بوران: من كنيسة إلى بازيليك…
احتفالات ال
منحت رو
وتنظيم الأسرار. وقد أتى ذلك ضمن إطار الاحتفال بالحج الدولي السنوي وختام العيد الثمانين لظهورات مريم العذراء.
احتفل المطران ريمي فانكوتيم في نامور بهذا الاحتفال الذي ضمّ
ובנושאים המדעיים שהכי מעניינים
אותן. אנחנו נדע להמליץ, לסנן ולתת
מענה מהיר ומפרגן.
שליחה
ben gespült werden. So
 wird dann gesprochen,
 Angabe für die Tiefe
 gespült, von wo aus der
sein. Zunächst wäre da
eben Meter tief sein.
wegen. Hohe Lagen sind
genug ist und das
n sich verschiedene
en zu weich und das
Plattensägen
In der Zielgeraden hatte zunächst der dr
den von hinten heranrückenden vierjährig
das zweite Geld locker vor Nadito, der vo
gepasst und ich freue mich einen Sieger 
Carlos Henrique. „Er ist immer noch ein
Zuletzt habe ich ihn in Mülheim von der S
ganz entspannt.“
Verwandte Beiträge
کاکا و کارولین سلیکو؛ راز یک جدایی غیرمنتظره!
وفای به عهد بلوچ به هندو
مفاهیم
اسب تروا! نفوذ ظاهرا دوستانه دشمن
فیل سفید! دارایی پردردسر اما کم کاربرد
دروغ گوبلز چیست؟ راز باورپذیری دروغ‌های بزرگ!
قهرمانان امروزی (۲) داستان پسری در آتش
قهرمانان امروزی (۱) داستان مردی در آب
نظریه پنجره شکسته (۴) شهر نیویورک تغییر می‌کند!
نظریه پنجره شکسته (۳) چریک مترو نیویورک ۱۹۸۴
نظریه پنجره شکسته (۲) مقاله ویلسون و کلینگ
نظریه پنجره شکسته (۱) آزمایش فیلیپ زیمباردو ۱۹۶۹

---

§ Prompt: Gather up, from the records above, each line where the word "شکسته" appears.

§ Solution for this problem:
نظریه پنجره شکسته (۴) شهر نیویورک تغییر می‌کند!
نظریه پنجره شکسته (۳) چریک مترو نیویورک ۱۹۸۴
نظریه پنجره شکسته (۲) مقاله ویلسون و کلینگ
نظریه پنجره شکسته (۱) آزمایش فیلیپ زیمباردو ۱۹۶۹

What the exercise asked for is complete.